Activity =
Which of the lines below hold the word "Should"? Pull each of them out.

*** Task material ***

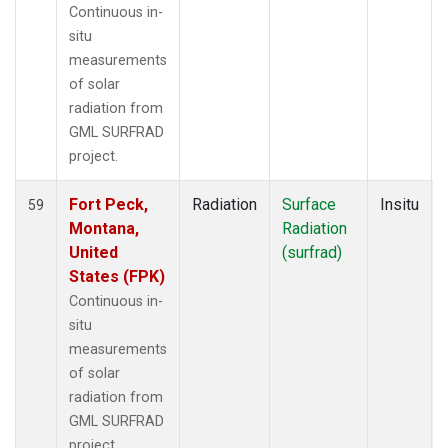
Continuous in-
situ
measurements
of solar
radiation from
GML SURFRAD
project.
Fort Peck,
Radiation
Surface
Insitu
59
Montana,
Radiation
United
(surfrad)
States (FPK)
Continuous in-
situ
measurements
of solar
radiation from
GML SURFRAD
project.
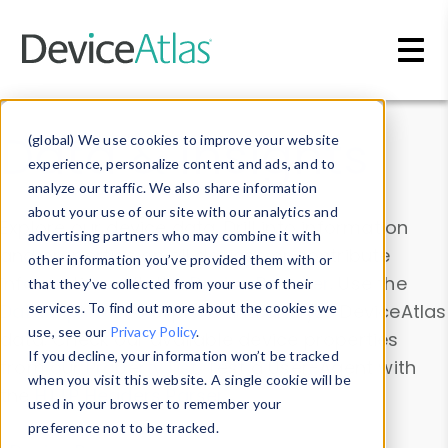
Skip to main content
Data & Insights
(global) We use cookies to improve your website
experience, personalize content and ads, and to
analyze our traffic. We also share information
about your use of our site with our analytics and
Explore our device data. Drill into information
advertising partners who may combine it with
and properties on all devices or contribute
other information you’ve provided them with or
information with the
Device Browser
. Use the
that they’ve collected from your use of their
Data Explorer
services. To find out more about the cookies we
to explore and analyze DeviceAtlas
use, see our
Privacy Policy
.
data. Check our available device properties
If you decline, your information won’t be tracked
from our
Property List
. Test a User-Agent with
when you visit this website. A single cookie will be
the
HTTP Headers Parser
.
used in your browser to remember your
preference not to be tracked.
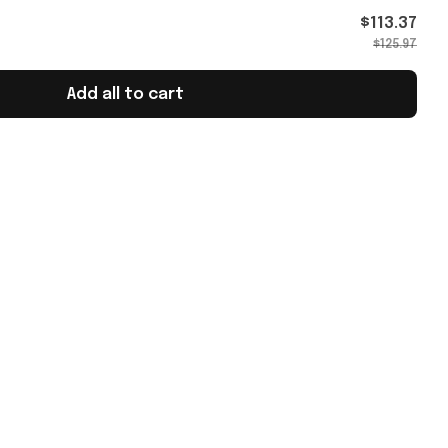
t For
$113.37
$125.97
Add all to cart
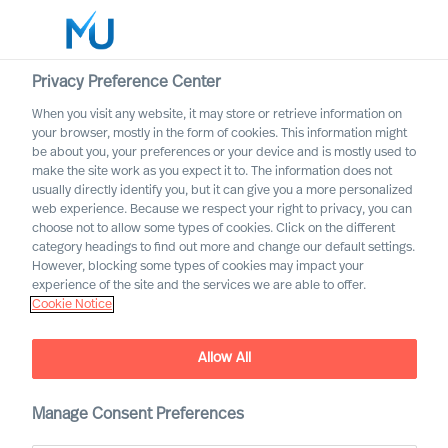
Privacy Preference Center
When you visit any website, it may store or retrieve information on
your browser, mostly in the form of cookies. This information might
Search
be about you, your preferences or your device and is mostly used to
make the site work as you expect it to. The information does not
usually directly identify you, but it can give you a more personalized
Log in
web experience. Because we respect your right to privacy, you can
choose not to allow some types of cookies. Click on the different
Worldwide
category headings to find out more and change our default settings.
However, blocking some types of cookies may impact your
experience of the site and the services we are able to offer.
Cookie Notice
Allow All
Contact us regarding
Manage Consent Preferences
Leadership Advisory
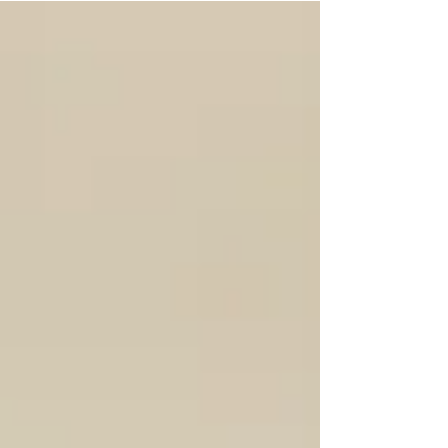
the panic creeping in a little. "Should I start
speaking more English at home?Should I switch
educational shows? Should I stop focusing so much
on Spanish?" I understand the fear. But if I could tell
Spanish-first parents one thing, it would be this: you
do not need to switch to English to prepare your
child for school. You just need to prepare the child.
Because kindergarten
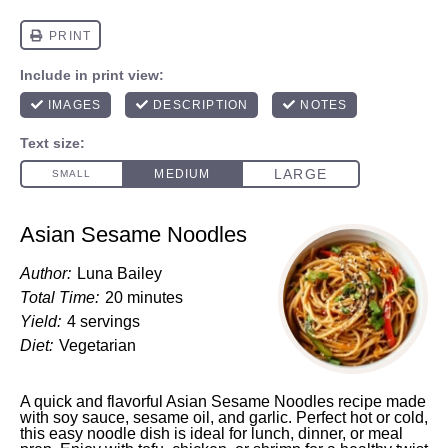
Asian Sesame Noodles
Author:
Luna Bailey
Total Time:
20 minutes
Yield:
4 servings
Diet:
Vegetarian
A quick and flavorful Asian Sesame Noodles recipe made
with soy sauce, sesame oil, and garlic. Perfect hot or cold,
this easy noodle dish is ideal for lunch, dinner, or meal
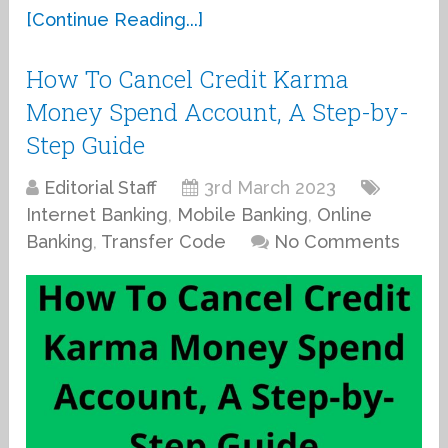
[Continue Reading...]
How To Cancel Credit Karma
Money Spend Account, A Step-by-
Step Guide
Editorial Staff
3rd March 2023
Internet Banking
,
Mobile Banking
,
Online
Banking
,
Transfer Code
No Comments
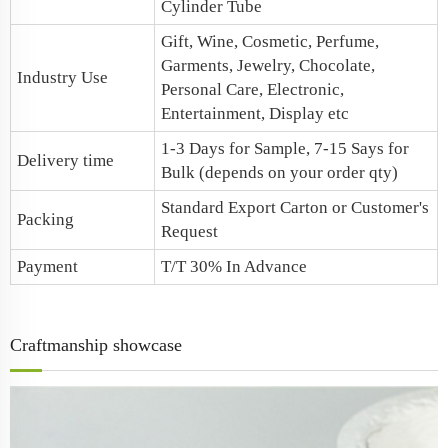
Cylinder Tube
Gift, Wine, Cosmetic, Perfume,
Garments, Jewelry, Chocolate,
Industry Use
Personal Care, Electronic,
Entertainment, Display etc
1-3 Days for Sample, 7-15 Says for
Delivery time
Bulk (depends on your order qty)
Standard Export Carton or Customer's
Packing
Request
Payment
T/T 30% In Advance
Craftmanship showcase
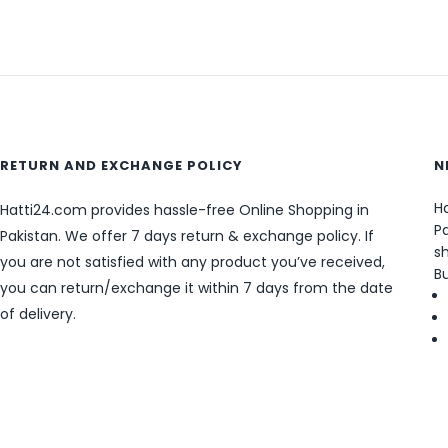
RETURN AND EXCHANGE POLICY
N
Ha
Hatti24.com provides hassle-free Online Shopping in
Pa
Pakistan. We offer 7 days return & exchange policy. If
sh
you are not satisfied with any product you’ve received,
B
you can return/exchange it within 7 days from the date
of delivery.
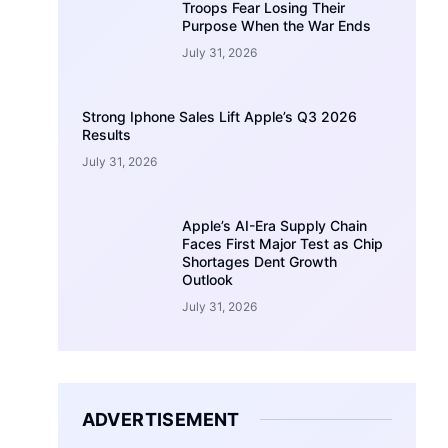
Troops Fear Losing Their
Purpose When the War Ends
July 31, 2026
Strong Iphone Sales Lift Apple’s Q3 2026
Results
July 31, 2026
Apple’s AI-Era Supply Chain
Faces First Major Test as Chip
Shortages Dent Growth
Outlook
July 31, 2026
ADVERTISEMENT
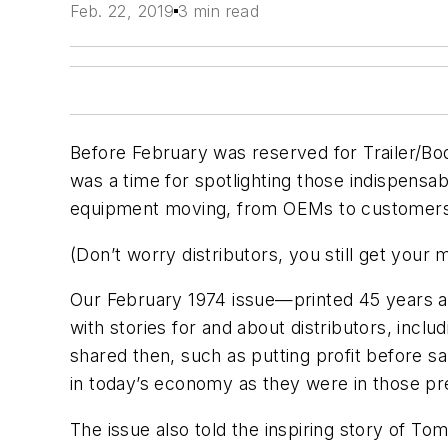
Feb. 22, 2019
3 min read
Before February was reserved for Trailer/Bod
was a time for spotlighting those indispensa
equipment moving, from OEMs to customer
(Don’t worry distributors, you still get your
Our February 1974 issue—printed 45 years a
with stories for and about distributors, inclu
shared then, such as putting profit before sa
in today’s economy as they were in those pr
The issue also told the inspiring story of T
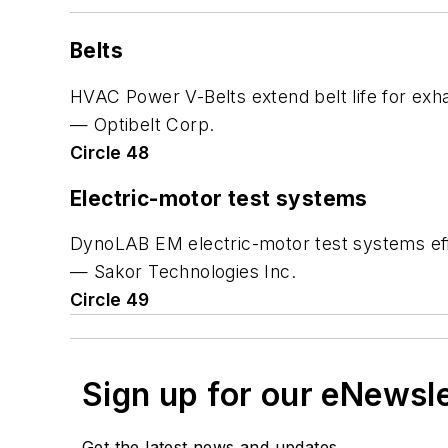
Belts
HVAC Power V-Belts extend belt life for exha
— Optibelt Corp.
Circle 48
Electric-motor test systems
DynoLAB EM electric-motor test systems effi
— Sakor Technologies Inc.
Circle 49
Sign up for our eNewsl
Get the latest news and updates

*** End of Task material ***

Response to the exercise =
the panic creeping in a little. "Should I start
speaking more English at home?Should I switch
educational shows? Should I stop focusing so much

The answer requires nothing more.